As mentioned by others, I think the question boils down to "can I trust Flatpak as an entity providing software?"
Flatpak "Security Issues"
Barring any severe, currently unknown vulnerabilities in Flatpak itself (e.g. privesc), those linked "issues" with Flatpak don't seem to apply to your concerns, and can be debunked.
- Many Flatpak apps have filesystem write permission
- Most Flatpak apps do not run in a sandbox
Yes, unless you are using precisely configured SELinux or AppArmor profiles, all of your apps built/installed from source or through the package manager have these issues as well.
- Slow/no critical security updates to apps and runtimes
Depends on who provides/maintains the application. No different than many regular projects and sometimes even distributions.
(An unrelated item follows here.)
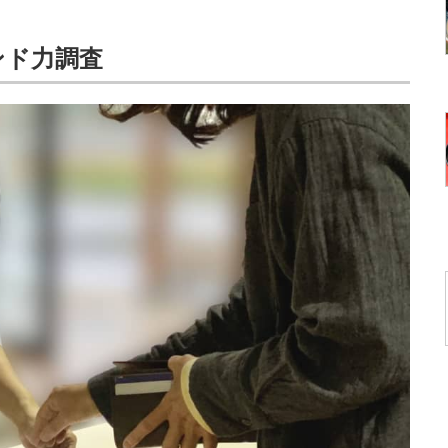
ンド力調査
Since your concern seems to be regarding the integrity of the app itself, I do not believe that these issues apply.
Can you trust GnuCash provided by Flatpak?
I think that this is the core of the question. My answer is very similar to your first provided AskUbuntu link.
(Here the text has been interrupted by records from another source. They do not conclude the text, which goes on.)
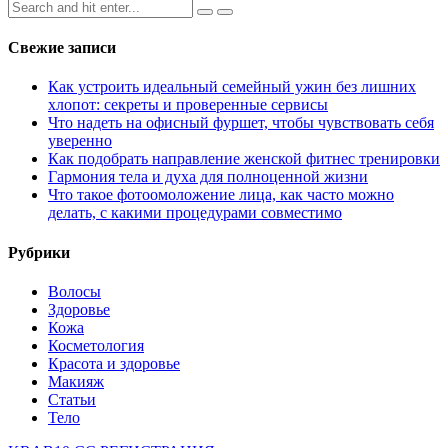
Search
записей
for:
Свежие записи
Как устроить идеальный семейный ужин без лишних
хлопот: секреты и проверенные сервисы
Что надеть на офисный фуршет, чтобы чувствовать себя
уверенно
Как подобрать направление женской фитнес тренировки
Гармония тела и духа для полноценной жизни
Что такое фотоомоложение лица, как часто можно
делать, с какими процедурами совместимо
Рубрики
Волосы
Здоровье
Кожа
Косметология
Красота и здоровье
Макияж
Статьи
Тело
Since the Flatpak is linked to from GnuCash's website, it seems to be more or less official, plus the developer is listed as "GnuCash Project". In theory, the code running in the Flatpak image should be nearly the same as that in the official releases. The build process is fairly open; you can see how GnuCash is packaged on GitHub.
This is assuming that Flatpak/Flathub is not malicious (or compromised). I suppose if you wanted, you could verify that the binaries inside the package match "trusted" ones, but it may be quite an undertaking. Entities like Flatpak are likely under a lot of scrutiny from the community, so any major mistakes (especially for a project like GnuCash) will likely not go unnoticed.
But, the question "can I trust vendor XYZ" cannot be answered definitively. We make this decision every time we download software from anywhere.
TL;DR: It is ultimately up to you what software/vendors you trust, but I see no issue with using GnuCash provided through Flatpak.